Dataset entries:
· · ·

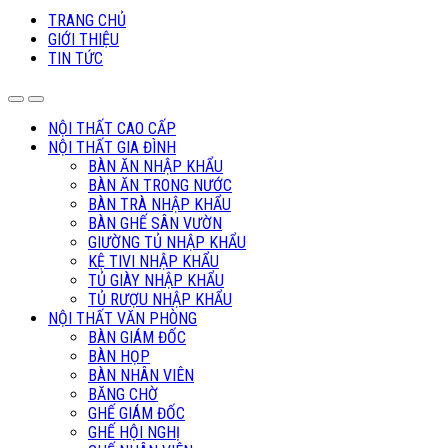
TRANG CHỦ
GIỚI THIỆU
TIN TỨC
NỘI THẤT CAO CẤP
NỘI THẤT GIA ĐÌNH
BÀN ĂN NHẬP KHẨU
BÀN ĂN TRONG NƯỚC
BÀN TRÀ NHẬP KHẨU
BÀN GHẾ SÂN VƯỜN
GIƯỜNG TỦ NHẬP KHẨU
KỆ TIVI NHẬP KHẨU
TỦ GIÀY NHẬP KHẨU
TỦ RƯỢU NHẬP KHẨU
NỘI THẤT VĂN PHÒNG
BÀN GIÁM ĐỐC
BÀN HỌP
BÀN NHÂN VIÊN
BĂNG CHỜ
GHẾ GIÁM ĐỐC
GHẾ HỘI NGHỊ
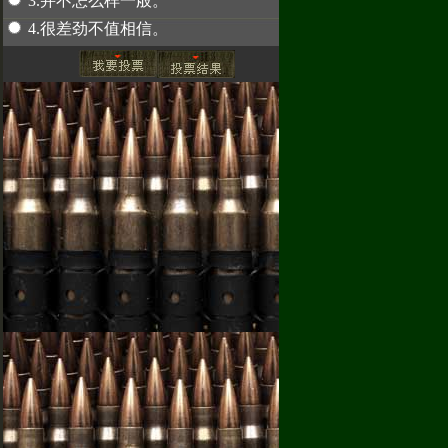
3.并不怎么样一般。
4.很差劲不值相信。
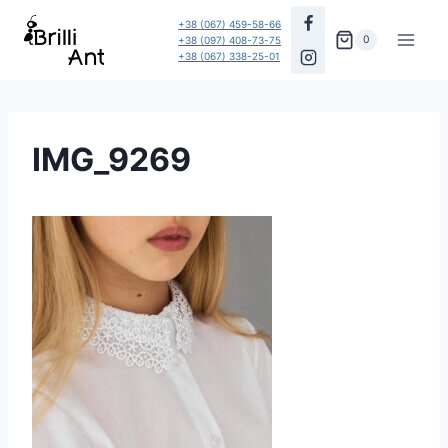
Перейти
+38 (067) 459-58-66
до
0
+38 (097) 408-73-75
+38 (067) 338-25-01
вмісту
IMG_9269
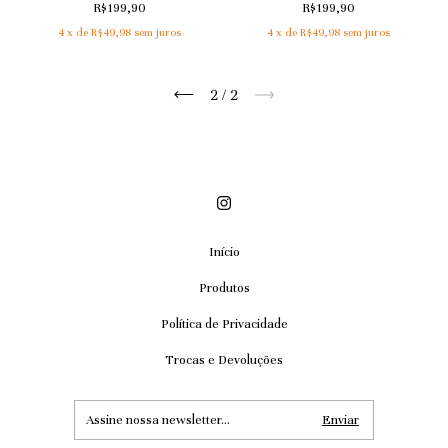
R$199,90
R$199,90
4
x de
R$49,98
sem juros
4
x de
R$49,98
sem juros
2
/
2
Início
Produtos
Política de Privacidade
Trocas e Devoluções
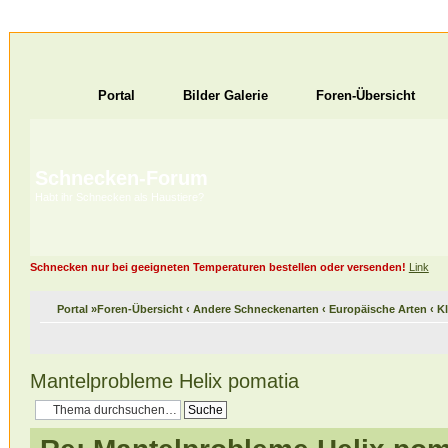
Portal
Bilder Galerie
Foren-Übersicht
Schnecken-Forum
Habt ihr Schnecken als Haustiere?
Schnecken nur bei geeigneten Temperaturen bestellen oder versenden!
Link
Portal
»
Foren-Übersicht
‹
Andere Schneckenarten
‹
Europäische Arten
‹
K
Mantelprobleme Helix pomatia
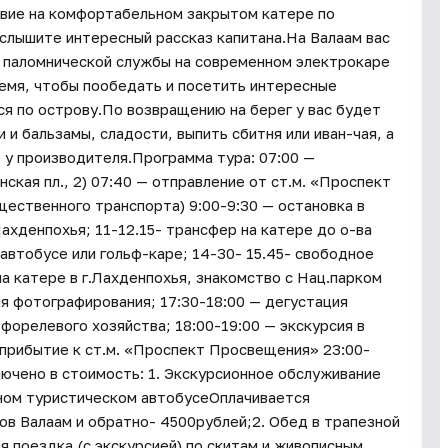
вие на комфортабельном закрытом катере по
слышите интересный рассказ капитана.На Валаам вас
м паломнической службы на современном электрокаре
ремя, чтобы пообедать и посетить интересные
я по острову.По возвращению на берег у вас будет
и бальзамы, сладости, выпить сбитня или иван-чая, а
 у производителя.Программа тура: 07:00 —
ская пл., 2) 07:40 — отправление от ст.м. «Проспект
щественного транспорта) 9:00-9:30 — остановка в
Лахденпохья; 11-12.15- трансфер на катере до о-ва
оавтобусе или гольф-каре; 14-30- 15.45- свободное
на катере в г.Лахденпохья, знакомство с Нац.парком
я фотографирования; 17:30-18:00 — дегустация
 форелевого хозяйства; 18:00-19:00 — экскурсия в
 прибытие к ст.м. «Проспект Просвещения» 23:00-
лючено в стоимость: 1. Экскурсионное обслуживание
ьном туристическом автобусеОплачивается
ров Валаам и обратно- 4500рублей;2. Обед в трапезной
я поездка (с экскурсией) по скитам и живописным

· · ·

What the answer must hold: all the data above, given again exactly, without pictures.

TRANG CHỦ
GIỚI THIỆU
TIN TỨC
NỘI THẤT CAO CẤP
NỘI THẤT GIA ĐÌNH
BÀN ĂN NHẬP KHẨU
BÀN ĂN TRONG NƯỚC
BÀN TRÀ NHẬP KHẨU
BÀN GHẾ SÂN VƯỜN
GIƯỜNG TỦ NHẬP KHẨU
KỆ TIVI NHẬP KHẨU
TỦ GIÀY NHẬP KHẨU
TỦ RƯỢU NHẬP KHẨU
NỘI THẤT VĂN PHÒNG
BÀN GIÁM ĐỐC
BÀN HỌP
BÀN NHÂN VIÊN
BĂNG CHỜ
GHẾ GIÁM ĐỐC
GHẾ HỘI NGHỊ
3.并不怎么样一般。
4.很差劲不值相信。
Перейти
+38 (067) 459-58-66
до
0
+38 (097) 408-73-75
+38 (067) 338-25-01
вмісту
IMG_9269
R$199,90
R$199,90
4
x de
R$49,98
sem juros
4
x de
R$49,98
sem juros
2
/
2
Início
Produtos
Política de Privacidade
Trocas e Devoluções
Portal
Bilder Galerie
Foren-Übersicht
Schnecken-Forum
Habt ihr Schnecken als Haustiere?
Schnecken nur bei geeigneten Temperaturen bestellen oder versenden!
Link
Portal
»
Foren-Übersicht
‹
Andere Schneckenarten
‹
Europäische Arten
‹
K
Mantelprobleme Helix pomatia
вие на комфортабельном закрытом катере по
слышите интересный рассказ капитана.На Валаам вас
м паломнической службы на современном электрокаре
ремя, чтобы пообедать и посетить интересные
я по острову.По возвращению на берег у вас будет
и бальзамы, сладости, выпить сбитня или иван-чая, а
 у производителя.Программа тура: 07:00 —
ская пл., 2) 07:40 — отправление от ст.м. «Проспект
щественного транспорта) 9:00-9:30 — остановка в
Лахденпохья; 11-12.15- трансфер на катере до о-ва
оавтобусе или гольф-каре; 14-30- 15.45- свободное
на катере в г.Лахденпохья, знакомство с Нац.парком
я фотографирования; 17:30-18:00 — дегустация
 форелевого хозяйства; 18:00-19:00 — экскурсия в
 прибытие к ст.м. «Проспект Просвещения» 23:00-
лючено в стоимость: 1. Экскурсионное обслуживание
ьном туристическом автобусеОплачивается
ров Валаам и обратно- 4500рублей;2. Обед в трапезной
я поездка (с экскурсией) по скитам и живописным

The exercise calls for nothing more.